(Dataset entries)

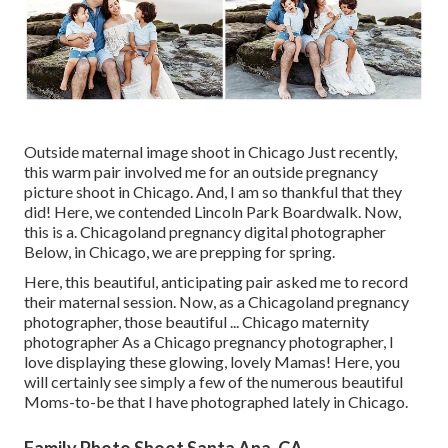
Outside maternal image shoot in Chicago Just recently,
this warm pair involved me for an outside pregnancy
picture shoot in Chicago. And, I am so thankful that they
did! Here, we contended Lincoln Park Boardwalk. Now,
this is a. Chicagoland pregnancy digital photographer
Below, in Chicago, we are prepping for spring.
Here, this beautiful, anticipating pair asked me to record
their maternal session. Now, as a Chicagoland pregnancy
photographer, those beautiful ... Chicago maternity
photographer As a Chicago pregnancy photographer, I
love displaying these glowing, lovely Mamas! Here, you
will certainly see simply a few of the numerous beautiful
Moms-to-be that I have photographed lately in Chicago.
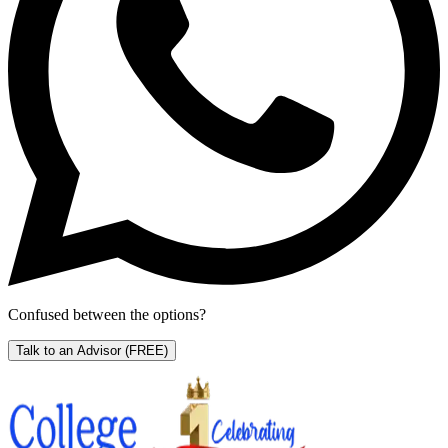
Confused between the options?
Talk to an Advisor
(FREE)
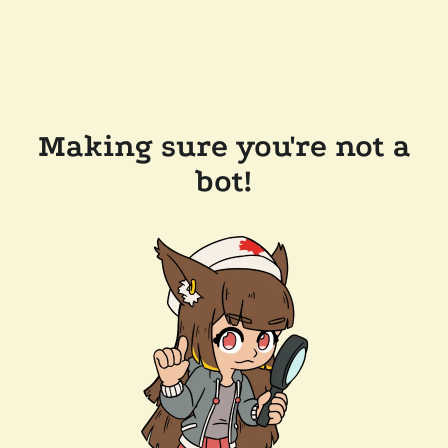
Making sure you're not a
bot!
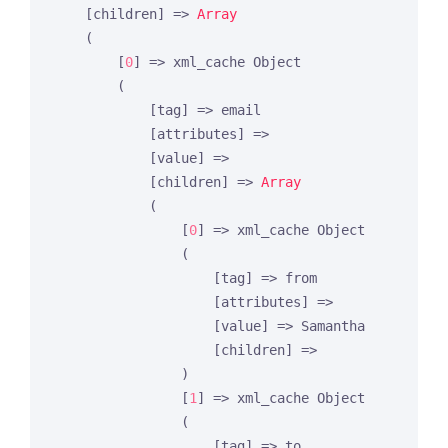
    [children] => 
Array
    (

        [
0
] => xml_cache Object

        (

            [tag] => email

            [attributes] =>

            [value] =>

            [children] => 
Array
            (

                [
0
] => xml_cache Object

                (

                    [tag] => from

                    [attributes] =>

                    [value] => Samantha

                    [children] =>

                )

                [
1
] => xml_cache Object

                (

                    [tag] => to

## WHAT IS REQUIRED
Copy exactly, and only, the lines from the first entry through the line holding "photographer As a", both ends included, leaving out every picture.

## ANSWER FOR THE TASK
Outside maternal image shoot in Chicago Just recently,
this warm pair involved me for an outside pregnancy
picture shoot in Chicago. And, I am so thankful that they
did! Here, we contended Lincoln Park Boardwalk. Now,
this is a. Chicagoland pregnancy digital photographer
Below, in Chicago, we are prepping for spring.
Here, this beautiful, anticipating pair asked me to record
their maternal session. Now, as a Chicagoland pregnancy
photographer, those beautiful ... Chicago maternity
photographer As a Chicago pregnancy photographer, I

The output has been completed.